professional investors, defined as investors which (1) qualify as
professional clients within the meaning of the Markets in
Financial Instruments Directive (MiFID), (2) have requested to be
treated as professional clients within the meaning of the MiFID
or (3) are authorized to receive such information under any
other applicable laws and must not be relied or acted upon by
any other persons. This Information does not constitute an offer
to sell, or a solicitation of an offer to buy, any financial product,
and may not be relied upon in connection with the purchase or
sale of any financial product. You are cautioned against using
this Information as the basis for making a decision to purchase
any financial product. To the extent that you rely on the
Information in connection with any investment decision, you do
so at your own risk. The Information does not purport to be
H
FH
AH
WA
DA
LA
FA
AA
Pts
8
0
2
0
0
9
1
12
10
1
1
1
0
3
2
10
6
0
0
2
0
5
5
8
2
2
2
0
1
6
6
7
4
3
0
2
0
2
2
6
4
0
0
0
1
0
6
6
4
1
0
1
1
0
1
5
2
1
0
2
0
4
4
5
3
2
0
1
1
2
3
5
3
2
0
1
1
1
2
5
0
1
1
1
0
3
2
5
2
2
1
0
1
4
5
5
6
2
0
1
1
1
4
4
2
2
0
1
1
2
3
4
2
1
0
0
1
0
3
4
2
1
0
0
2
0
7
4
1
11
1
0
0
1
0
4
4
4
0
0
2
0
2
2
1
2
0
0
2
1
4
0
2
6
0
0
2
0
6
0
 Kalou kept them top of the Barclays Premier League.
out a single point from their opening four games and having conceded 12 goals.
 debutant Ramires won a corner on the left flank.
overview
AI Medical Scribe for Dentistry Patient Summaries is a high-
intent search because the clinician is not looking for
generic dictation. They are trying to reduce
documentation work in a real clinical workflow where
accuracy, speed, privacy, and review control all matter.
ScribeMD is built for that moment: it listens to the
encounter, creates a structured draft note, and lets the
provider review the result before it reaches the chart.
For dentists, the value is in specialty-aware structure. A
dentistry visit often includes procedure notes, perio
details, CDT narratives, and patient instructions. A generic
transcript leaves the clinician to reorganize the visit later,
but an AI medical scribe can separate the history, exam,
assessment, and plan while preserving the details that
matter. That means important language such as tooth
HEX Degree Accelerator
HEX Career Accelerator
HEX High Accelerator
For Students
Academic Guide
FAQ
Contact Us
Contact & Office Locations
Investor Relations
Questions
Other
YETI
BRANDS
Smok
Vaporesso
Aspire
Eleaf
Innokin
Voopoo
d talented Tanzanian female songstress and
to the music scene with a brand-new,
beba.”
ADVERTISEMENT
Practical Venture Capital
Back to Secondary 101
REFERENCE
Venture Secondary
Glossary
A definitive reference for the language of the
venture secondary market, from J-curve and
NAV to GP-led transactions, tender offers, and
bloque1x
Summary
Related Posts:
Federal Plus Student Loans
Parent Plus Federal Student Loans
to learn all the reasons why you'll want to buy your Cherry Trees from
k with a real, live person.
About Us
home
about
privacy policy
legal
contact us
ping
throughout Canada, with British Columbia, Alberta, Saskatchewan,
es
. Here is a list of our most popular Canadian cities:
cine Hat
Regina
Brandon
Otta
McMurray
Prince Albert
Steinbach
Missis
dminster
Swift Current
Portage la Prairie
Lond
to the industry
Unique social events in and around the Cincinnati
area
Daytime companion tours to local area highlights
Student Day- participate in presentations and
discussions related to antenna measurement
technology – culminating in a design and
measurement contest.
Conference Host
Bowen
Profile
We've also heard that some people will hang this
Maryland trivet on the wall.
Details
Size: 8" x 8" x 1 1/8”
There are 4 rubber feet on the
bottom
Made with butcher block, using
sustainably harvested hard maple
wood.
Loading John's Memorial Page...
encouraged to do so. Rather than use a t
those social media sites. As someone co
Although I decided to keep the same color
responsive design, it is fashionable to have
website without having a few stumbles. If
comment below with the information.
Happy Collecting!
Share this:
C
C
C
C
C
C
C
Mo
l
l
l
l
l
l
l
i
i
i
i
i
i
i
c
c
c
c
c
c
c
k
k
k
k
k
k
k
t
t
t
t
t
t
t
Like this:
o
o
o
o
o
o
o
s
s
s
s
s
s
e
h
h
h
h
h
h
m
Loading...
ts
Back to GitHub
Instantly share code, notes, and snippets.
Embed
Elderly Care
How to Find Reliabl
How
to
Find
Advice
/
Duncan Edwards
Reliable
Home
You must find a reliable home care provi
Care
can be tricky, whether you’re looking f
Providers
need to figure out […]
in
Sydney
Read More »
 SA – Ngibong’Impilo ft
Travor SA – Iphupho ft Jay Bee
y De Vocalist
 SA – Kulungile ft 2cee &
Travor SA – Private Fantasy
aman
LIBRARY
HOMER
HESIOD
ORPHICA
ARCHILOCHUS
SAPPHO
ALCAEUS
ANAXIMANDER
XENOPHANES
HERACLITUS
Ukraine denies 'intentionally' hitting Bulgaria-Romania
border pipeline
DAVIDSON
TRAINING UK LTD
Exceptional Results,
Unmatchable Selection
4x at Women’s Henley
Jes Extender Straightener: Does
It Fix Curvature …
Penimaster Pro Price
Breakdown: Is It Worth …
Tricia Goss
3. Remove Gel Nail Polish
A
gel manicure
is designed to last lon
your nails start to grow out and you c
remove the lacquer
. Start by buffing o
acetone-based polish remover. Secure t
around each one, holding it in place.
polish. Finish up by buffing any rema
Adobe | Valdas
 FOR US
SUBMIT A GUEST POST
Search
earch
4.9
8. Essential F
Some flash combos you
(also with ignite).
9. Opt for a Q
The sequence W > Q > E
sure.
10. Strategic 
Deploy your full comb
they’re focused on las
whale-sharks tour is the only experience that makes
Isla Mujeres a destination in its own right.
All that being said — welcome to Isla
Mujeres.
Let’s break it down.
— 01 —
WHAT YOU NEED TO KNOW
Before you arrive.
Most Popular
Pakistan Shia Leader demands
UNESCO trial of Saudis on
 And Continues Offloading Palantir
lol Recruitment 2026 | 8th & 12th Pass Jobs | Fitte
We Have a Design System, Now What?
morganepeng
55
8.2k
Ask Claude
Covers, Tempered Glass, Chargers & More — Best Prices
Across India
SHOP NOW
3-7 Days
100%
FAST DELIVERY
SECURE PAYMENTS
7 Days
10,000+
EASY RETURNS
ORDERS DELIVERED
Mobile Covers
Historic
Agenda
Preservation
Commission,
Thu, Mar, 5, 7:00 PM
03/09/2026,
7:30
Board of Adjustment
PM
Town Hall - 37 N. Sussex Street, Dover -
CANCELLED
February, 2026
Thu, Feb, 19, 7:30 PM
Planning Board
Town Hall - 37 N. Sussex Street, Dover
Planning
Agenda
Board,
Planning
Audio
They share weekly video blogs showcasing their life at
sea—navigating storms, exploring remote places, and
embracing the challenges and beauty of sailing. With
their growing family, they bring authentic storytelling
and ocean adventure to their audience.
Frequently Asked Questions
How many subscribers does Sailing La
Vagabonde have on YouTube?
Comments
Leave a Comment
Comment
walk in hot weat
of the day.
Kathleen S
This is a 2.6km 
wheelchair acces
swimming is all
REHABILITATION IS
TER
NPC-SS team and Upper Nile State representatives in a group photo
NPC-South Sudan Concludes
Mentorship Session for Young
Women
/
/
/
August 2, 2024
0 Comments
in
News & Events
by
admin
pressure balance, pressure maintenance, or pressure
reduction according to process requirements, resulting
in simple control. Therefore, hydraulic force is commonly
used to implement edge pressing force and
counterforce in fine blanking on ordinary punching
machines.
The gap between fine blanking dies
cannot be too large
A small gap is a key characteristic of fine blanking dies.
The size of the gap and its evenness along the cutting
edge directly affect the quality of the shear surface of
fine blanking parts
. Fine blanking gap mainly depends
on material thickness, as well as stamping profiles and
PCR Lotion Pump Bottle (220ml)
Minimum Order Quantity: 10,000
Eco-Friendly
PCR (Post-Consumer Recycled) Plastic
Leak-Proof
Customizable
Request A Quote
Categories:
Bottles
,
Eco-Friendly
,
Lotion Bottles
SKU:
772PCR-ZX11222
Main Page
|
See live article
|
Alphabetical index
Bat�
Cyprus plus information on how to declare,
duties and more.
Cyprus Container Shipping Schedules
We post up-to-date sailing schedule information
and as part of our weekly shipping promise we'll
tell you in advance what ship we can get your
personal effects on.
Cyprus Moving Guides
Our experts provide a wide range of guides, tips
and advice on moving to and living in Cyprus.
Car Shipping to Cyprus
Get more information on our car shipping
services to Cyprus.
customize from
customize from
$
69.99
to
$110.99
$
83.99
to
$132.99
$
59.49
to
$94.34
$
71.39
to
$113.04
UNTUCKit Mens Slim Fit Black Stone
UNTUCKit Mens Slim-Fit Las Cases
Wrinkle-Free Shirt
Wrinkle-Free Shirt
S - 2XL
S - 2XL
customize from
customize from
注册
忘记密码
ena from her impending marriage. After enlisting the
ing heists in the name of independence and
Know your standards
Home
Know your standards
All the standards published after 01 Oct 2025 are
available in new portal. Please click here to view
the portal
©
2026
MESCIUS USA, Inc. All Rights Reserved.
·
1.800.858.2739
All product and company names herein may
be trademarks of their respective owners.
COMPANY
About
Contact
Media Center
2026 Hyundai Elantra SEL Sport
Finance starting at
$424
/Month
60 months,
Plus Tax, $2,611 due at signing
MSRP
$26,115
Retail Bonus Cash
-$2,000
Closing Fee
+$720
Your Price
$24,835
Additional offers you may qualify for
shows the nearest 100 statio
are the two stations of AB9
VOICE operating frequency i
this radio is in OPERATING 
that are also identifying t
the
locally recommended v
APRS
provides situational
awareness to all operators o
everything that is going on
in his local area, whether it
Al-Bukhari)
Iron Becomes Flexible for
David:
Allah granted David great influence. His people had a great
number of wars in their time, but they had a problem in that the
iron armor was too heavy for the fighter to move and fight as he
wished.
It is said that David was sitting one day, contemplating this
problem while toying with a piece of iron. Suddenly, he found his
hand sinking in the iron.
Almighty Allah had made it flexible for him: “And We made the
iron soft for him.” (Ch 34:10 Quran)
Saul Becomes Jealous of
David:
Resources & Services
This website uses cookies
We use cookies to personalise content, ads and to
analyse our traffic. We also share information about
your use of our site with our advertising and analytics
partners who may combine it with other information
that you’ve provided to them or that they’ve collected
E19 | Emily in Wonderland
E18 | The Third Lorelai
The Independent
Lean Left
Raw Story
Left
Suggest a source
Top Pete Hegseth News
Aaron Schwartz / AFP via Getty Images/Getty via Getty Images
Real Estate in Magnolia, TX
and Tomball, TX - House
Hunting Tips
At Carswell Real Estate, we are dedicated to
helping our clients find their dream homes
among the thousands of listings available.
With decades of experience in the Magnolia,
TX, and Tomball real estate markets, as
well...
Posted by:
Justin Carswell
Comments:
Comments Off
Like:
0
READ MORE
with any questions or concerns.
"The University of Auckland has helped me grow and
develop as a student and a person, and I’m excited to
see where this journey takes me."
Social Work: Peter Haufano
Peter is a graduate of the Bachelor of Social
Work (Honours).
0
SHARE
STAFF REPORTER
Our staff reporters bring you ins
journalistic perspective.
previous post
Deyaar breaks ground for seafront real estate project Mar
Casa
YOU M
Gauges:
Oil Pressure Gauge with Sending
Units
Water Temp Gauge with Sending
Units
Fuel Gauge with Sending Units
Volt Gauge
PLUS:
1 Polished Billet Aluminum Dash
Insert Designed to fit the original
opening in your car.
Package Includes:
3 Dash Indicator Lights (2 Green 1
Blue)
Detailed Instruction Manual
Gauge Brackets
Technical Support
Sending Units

# The task
Among the lines of the listing above, which ones hold "said"? Copy them.

# The answer
All that being said — welcome to Isla
It is said that David was sitting one day, contemplating this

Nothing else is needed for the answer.